Last Tuesday I went to hear Dr. Yaron Brook of the Ayn Rand Institute give a talk, entitled “Capitalism Without Guilt,” in a decent-sized campus lecture hall. To my surprise, the sweltering hall was completely packed with 150-160+ people, a good mix of students and locals. The enthusiasm of both Brook and the crowd was great, and I felt compelled to write an article on the event for the College Libertarian & YAF Bulletin, which is probably why most of this post is going to seem uncharacteristically formal…
Brook first and foremost set out to illustrate that it was regulations, not free markets, that are ultimately the cause of our economic woes, and this recession is no different. He pointed out that the mortgage market and the banking industry are far from being governed by the invisible hand of the market—indeed, banking is one of the most heavily regulated sectors of the economy, and political incentives and government dictates to boost home ownership helped spur the housing boom and subsequent bust.
Brook also accused Federal Reserve and its cheap money policies, which were predominant over the past decade and a half, of encouraging an irrational, irresponsible, and unsustainable expansion of credit as individuals were incentivized to take on massive amounts of debt. This mixed-market approach to economics, he said, was always bound to end in failure.
For contrast, Brook pointed to the virtually unregulated consumer tech sector, which has experienced incredible, sustained growth over the past generation with little government assistance. He argued that the innovation displayed in a relatively commonplace, if no less amazing, product like the Apple iPhone can only exist and flourish in a free market.
The next segment of Brook’s discussion focused on the moral justification for capitalism. His Objectivist beliefs were apparent as he lamented the lack of “righteous, moral, and ethical defense of capitalism” in the academic and political spheres, even among conservatives and libertarians.
Instead, Brook insisted, we need to promote capitalism as not only the most effective way of creating wealth and improving the standard of living of both rich and poor—but also as the only moral economic choice. The altruistic but ultimately flawed promotion of the virtue of selflessness, Brook argued, was the sole reason that many freedom-loving individuals felt “uncomfortable” with the selfish essence of capitalism.
Until this misguided core principle of selflessness is replaced with a rational understanding of the benefits and basic morality of selfishness, he said, we will keep making the same economic mistakes and prevent both individuals and mankind as a whole from achieving their true potential.
The Q&A that followed Brook’s lecture covered everything from the military to racism, and managed to offend a group of Europeans present in the audience in the process.

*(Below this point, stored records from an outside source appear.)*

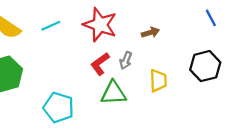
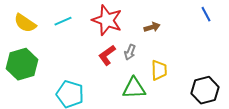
black hexagon: (205, 66) -> (205, 90), moved
green triangle: (113, 93) -> (134, 88), moved

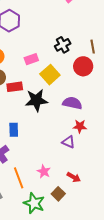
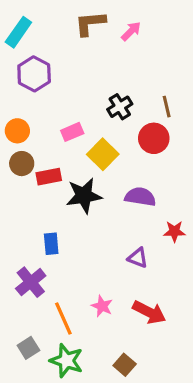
red star: (80, 126) -> (174, 231), moved
red arrow: (74, 177) -> (149, 312), size x1.5
brown square: (58, 194) -> (125, 365), moved
green star: (34, 203) -> (66, 361), moved

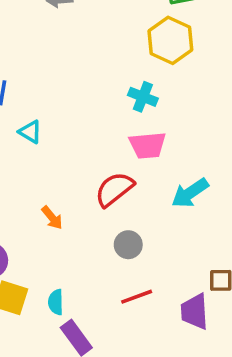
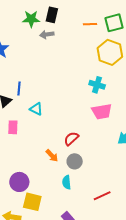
red semicircle: (114, 189) -> (71, 139), moved, size x0.7
gray circle: (128, 245) -> (75, 161), moved
cyan semicircle: (56, 302) -> (67, 182), moved

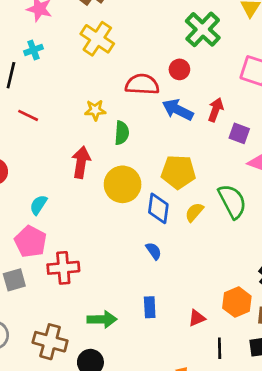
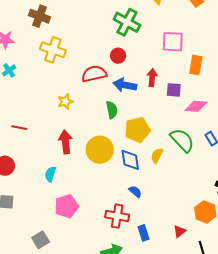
red line: (28, 115) -> (19, 128), moved
green semicircle: (122, 133) -> (112, 110), moved
cyan semicircle: (38, 205) -> (50, 174), moved
pink pentagon: (31, 242) -> (67, 206), moved, turned -30
red cross: (63, 268) -> (117, 216), moved, turned 30

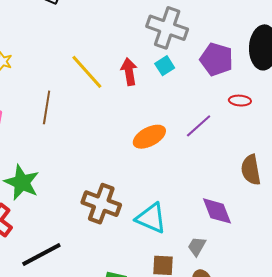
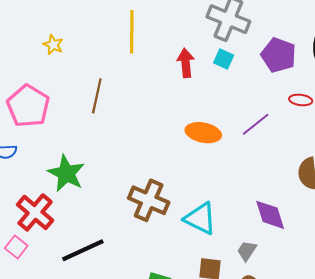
cyan square: (165, 66) -> (224, 59), turned -36
yellow line: (87, 72) -> (132, 32), moved, turned 39
orange ellipse: (149, 137) -> (203, 133), turned 36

Brook, who unlike some libertarians, believes that foreign military intervention is sometimes necessary and justifiable and that war is moral under certain circumstances, defended increased pay and other economic incentives used by the military to attract recruits in response to a question by a serviceman. He added that such incentives would likely be minimal if the political class actually gave potential soldiers something to fight for—namely, increased freedom.
Though several audience members questioned Brook on the apparent lack of outreach to minorities on the part of pro-capitalist activists, he insisted that identity politics are fundamentally dehumanizing and that “freedom is the great melting pot.” Instead, he urged individuals to seek to sway cultural and academic leaders in a top-down effort to spread freedom.
Brook’s enthusiasm and deep-rooted belief in the power of his ideas to bring positive change was apparent throughout the two and a half hour long talk. The packed hall and enthusiastic response of the audience to his words should be enough to let all of us freedom-lovers know that we perhaps aren’t as alone as we sometimes seem to be in our fight for liberty.